USAF: Jet With Tulsa Ties Was On Air Defense Training Mission When It Crashed
HOUSTON, Texas - The U.S. Air Force says the pilot who ejected from an F-16 in Houston on Wednesday is doing well, but it won't release any other information about him, including whether he's based in Houston or Tulsa.
The pilot ejected from the jet after it caught fire on takeoff from Ellington Airport in Houston Wednesday morning.
The jet was assigned to the Oklahoma Air National Guard's 138th Fighter Wing in Tulsa. The wing has a detachment based at Ellington Field Joint Reserve Base in Houston.
The 138th is part of the 1st Air Force, which is responsible for air defense of the contiguous United States, the U.S. Virgin Islands and Puerto Rico.
U.S. Air Force Major Andrew Scott, public affairs officer for Continental U.S. NORAD Region based at Tyndall Air Force Base in Florida, said the jet was taking off for a routine training mission as part of that air defense responsibility.
Major Scott said air defense training involves practicing identifying and intercepting aircraft as well as checking communications and other tools the pilots would use in an actual mission.
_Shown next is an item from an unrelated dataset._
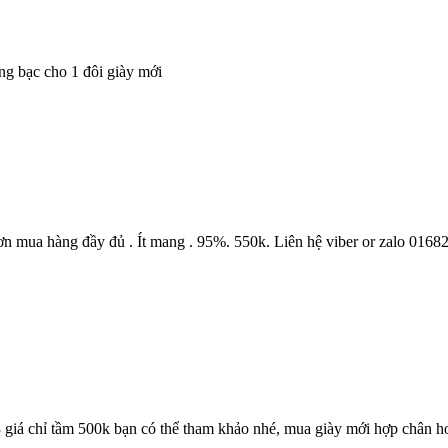
ồng bạc cho 1 đôi giày mới
ơn mua hàng đầy đủ . Ít mang . 95%. 550k. Liên hệ viber or zalo 01682
giá chỉ tầm 500k bạn có thể tham khảo nhé, mua giày mới hợp chân h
He said the jet was armed with air-to-air missiles but wouldn't say which kind due to operational security requirements.
The crashed jet has an image of a Native American wearing a head dress and the word "Tulsa" on its tail common to F-16s flown by the 138th Fighter Wing. A photo by Christopher Ebdon of AV8PIX shows the markings, as well as the jet missing its canopy which was blown off when the pilot ejected.
The 138th lost a jet on October 20, 2014 when two of its F-16s collided over southeast Kansas.
The pilot of that jet ejected safely, the other pilot managed to land his damaged fighter in Tulsa. No one on the ground was hurt.
The Air Force blamed the pilots for the crash, but both eventually returned to flight status.